::: Data

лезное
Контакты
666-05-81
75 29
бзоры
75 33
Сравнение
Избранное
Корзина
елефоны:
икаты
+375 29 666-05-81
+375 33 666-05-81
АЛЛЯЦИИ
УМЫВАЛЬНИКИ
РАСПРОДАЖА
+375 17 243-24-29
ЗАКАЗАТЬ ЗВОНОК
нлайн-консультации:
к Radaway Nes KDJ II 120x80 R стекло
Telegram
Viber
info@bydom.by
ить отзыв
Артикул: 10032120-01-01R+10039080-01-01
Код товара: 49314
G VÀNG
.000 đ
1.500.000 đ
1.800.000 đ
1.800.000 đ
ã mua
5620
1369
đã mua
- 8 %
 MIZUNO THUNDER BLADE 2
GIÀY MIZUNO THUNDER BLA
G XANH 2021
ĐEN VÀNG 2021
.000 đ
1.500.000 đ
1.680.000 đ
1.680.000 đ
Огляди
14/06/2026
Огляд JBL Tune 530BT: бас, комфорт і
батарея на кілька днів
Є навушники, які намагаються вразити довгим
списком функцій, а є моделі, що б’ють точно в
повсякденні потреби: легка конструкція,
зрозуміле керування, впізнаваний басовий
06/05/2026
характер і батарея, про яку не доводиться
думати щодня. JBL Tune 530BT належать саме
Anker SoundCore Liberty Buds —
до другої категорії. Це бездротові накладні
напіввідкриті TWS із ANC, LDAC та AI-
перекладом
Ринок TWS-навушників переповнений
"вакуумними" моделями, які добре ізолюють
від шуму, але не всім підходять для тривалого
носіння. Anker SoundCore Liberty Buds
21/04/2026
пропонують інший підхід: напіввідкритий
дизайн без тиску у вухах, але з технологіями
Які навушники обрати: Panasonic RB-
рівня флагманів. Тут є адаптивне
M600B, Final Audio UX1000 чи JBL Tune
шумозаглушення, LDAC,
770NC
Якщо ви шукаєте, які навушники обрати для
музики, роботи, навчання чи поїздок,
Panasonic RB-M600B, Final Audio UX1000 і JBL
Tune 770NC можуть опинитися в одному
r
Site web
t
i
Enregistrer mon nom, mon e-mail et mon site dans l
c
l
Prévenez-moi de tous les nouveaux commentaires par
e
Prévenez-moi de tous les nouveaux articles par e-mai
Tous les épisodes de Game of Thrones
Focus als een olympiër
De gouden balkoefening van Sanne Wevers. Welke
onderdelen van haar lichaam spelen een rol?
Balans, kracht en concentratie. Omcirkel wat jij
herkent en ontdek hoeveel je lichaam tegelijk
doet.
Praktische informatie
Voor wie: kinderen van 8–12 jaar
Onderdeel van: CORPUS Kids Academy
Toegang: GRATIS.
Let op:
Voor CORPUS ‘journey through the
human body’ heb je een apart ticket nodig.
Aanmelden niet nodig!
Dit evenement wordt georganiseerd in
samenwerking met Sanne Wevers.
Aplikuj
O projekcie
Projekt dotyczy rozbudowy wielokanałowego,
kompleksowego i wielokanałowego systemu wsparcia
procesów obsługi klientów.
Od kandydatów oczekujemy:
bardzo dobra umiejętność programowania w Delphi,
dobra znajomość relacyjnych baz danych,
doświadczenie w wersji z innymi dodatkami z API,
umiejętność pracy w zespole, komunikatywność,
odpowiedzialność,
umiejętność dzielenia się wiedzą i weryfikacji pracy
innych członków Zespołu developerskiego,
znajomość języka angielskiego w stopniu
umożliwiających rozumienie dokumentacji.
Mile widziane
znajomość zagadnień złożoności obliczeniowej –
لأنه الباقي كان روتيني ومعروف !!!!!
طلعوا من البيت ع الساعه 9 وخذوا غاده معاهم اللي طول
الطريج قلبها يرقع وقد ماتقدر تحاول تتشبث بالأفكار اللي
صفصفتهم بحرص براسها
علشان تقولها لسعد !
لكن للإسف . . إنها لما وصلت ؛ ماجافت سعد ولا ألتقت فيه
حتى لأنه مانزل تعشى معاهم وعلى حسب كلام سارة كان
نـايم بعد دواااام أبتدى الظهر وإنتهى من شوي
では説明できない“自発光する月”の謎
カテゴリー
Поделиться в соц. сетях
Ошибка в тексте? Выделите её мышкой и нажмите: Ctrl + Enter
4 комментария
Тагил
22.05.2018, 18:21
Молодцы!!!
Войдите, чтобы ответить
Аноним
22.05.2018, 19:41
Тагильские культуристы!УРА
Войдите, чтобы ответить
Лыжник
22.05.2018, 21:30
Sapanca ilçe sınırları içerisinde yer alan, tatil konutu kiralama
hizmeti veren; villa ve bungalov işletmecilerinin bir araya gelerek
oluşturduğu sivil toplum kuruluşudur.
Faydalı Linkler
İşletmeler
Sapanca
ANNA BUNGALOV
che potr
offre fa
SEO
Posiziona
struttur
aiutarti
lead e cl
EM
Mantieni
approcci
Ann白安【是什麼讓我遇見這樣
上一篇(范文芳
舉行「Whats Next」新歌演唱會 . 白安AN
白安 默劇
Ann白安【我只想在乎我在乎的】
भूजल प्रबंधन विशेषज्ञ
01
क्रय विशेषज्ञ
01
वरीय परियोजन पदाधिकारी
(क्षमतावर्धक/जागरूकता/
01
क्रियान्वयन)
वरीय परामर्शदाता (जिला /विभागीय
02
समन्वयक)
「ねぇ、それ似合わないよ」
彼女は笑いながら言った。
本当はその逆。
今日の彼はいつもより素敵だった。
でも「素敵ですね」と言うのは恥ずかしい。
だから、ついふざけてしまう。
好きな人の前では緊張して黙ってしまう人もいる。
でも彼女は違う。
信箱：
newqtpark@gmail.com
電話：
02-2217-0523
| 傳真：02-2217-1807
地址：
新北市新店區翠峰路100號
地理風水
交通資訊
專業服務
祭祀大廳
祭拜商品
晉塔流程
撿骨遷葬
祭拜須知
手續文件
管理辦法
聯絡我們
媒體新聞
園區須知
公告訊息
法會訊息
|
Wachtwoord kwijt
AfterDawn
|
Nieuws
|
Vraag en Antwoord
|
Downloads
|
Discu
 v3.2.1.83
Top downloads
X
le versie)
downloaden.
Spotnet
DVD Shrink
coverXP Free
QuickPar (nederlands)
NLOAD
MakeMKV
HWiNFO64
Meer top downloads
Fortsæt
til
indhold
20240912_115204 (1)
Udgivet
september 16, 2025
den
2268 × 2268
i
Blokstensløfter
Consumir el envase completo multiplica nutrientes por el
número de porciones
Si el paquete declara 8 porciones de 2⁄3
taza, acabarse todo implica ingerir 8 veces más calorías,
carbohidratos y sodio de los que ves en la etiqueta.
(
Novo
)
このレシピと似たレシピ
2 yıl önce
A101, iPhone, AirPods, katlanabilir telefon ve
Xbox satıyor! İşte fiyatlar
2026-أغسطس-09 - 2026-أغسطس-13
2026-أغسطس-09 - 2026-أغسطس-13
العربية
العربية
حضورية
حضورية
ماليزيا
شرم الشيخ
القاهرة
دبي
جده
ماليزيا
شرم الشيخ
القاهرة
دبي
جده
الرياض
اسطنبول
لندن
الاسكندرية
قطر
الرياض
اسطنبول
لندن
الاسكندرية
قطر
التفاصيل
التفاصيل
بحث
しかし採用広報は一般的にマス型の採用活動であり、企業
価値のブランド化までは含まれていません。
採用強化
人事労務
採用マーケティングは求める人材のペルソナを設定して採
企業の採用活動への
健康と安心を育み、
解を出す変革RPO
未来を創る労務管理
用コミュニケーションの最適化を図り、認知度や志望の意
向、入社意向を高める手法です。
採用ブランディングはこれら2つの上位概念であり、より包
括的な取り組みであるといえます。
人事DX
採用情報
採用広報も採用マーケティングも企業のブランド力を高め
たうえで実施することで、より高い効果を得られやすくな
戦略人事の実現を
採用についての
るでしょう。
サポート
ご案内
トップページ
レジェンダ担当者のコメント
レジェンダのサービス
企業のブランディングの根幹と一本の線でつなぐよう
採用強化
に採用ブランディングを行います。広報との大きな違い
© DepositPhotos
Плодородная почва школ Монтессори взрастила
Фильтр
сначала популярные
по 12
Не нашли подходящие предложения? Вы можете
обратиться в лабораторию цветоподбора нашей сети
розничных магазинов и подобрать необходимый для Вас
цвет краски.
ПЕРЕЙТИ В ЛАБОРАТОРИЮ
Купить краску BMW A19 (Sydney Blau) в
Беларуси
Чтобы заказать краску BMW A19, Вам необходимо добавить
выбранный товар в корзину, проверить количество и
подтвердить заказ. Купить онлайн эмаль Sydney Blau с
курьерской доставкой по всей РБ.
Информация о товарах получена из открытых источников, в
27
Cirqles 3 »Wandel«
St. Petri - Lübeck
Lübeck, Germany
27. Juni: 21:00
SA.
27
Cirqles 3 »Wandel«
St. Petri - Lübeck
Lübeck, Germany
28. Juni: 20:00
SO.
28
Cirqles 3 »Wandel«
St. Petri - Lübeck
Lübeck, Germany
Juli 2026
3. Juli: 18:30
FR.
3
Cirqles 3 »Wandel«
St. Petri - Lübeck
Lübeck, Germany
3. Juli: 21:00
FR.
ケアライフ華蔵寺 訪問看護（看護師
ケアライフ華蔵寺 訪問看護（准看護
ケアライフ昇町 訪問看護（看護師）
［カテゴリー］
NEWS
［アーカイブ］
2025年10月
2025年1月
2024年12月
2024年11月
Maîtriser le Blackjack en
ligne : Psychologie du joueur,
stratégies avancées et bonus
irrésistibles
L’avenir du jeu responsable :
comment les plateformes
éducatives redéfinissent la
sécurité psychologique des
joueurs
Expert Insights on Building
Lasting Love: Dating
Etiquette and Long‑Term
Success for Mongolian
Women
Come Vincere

::::::

▶ [About this exercise]: With the first line of the records as the start and the line holding "Aanmelden niet nodig!" as the end, please copy exactly those lines and no others.

▶ [Expected output]:
лезное
Контакты
666-05-81
75 29
бзоры
75 33
Сравнение
Избранное
Корзина
елефоны:
икаты
+375 29 666-05-81
+375 33 666-05-81
АЛЛЯЦИИ
УМЫВАЛЬНИКИ
РАСПРОДАЖА
+375 17 243-24-29
ЗАКАЗАТЬ ЗВОНОК
нлайн-консультации:
к Radaway Nes KDJ II 120x80 R стекло
Telegram
Viber
info@bydom.by
ить отзыв
Артикул: 10032120-01-01R+10039080-01-01
Код товара: 49314
G VÀNG
.000 đ
1.500.000 đ
1.800.000 đ
1.800.000 đ
ã mua
5620
1369
đã mua
- 8 %
 MIZUNO THUNDER BLADE 2
GIÀY MIZUNO THUNDER BLA
G XANH 2021
ĐEN VÀNG 2021
.000 đ
1.500.000 đ
1.680.000 đ
1.680.000 đ
Огляди
14/06/2026
Огляд JBL Tune 530BT: бас, комфорт і
батарея на кілька днів
Є навушники, які намагаються вразити довгим
списком функцій, а є моделі, що б’ють точно в
повсякденні потреби: легка конструкція,
зрозуміле керування, впізнаваний басовий
06/05/2026
характер і батарея, про яку не доводиться
думати щодня. JBL Tune 530BT належать саме
Anker SoundCore Liberty Buds —
до другої категорії. Це бездротові накладні
напіввідкриті TWS із ANC, LDAC та AI-
перекладом
Ринок TWS-навушників переповнений
"вакуумними" моделями, які добре ізолюють
від шуму, але не всім підходять для тривалого
носіння. Anker SoundCore Liberty Buds
21/04/2026
пропонують інший підхід: напіввідкритий
дизайн без тиску у вухах, але з технологіями
Які навушники обрати: Panasonic RB-
рівня флагманів. Тут є адаптивне
M600B, Final Audio UX1000 чи JBL Tune
шумозаглушення, LDAC,
770NC
Якщо ви шукаєте, які навушники обрати для
музики, роботи, навчання чи поїздок,
Panasonic RB-M600B, Final Audio UX1000 і JBL
Tune 770NC можуть опинитися в одному
r
Site web
t
i
Enregistrer mon nom, mon e-mail et mon site dans l
c
l
Prévenez-moi de tous les nouveaux commentaires par
e
Prévenez-moi de tous les nouveaux articles par e-mai
Tous les épisodes de Game of Thrones
Focus als een olympiër
De gouden balkoefening van Sanne Wevers. Welke
onderdelen van haar lichaam spelen een rol?
Balans, kracht en concentratie. Omcirkel wat jij
herkent en ontdek hoeveel je lichaam tegelijk
doet.
Praktische informatie
Voor wie: kinderen van 8–12 jaar
Onderdeel van: CORPUS Kids Academy
Toegang: GRATIS.
Let op:
Voor CORPUS ‘journey through the
human body’ heb je een apart ticket nodig.
Aanmelden niet nodig!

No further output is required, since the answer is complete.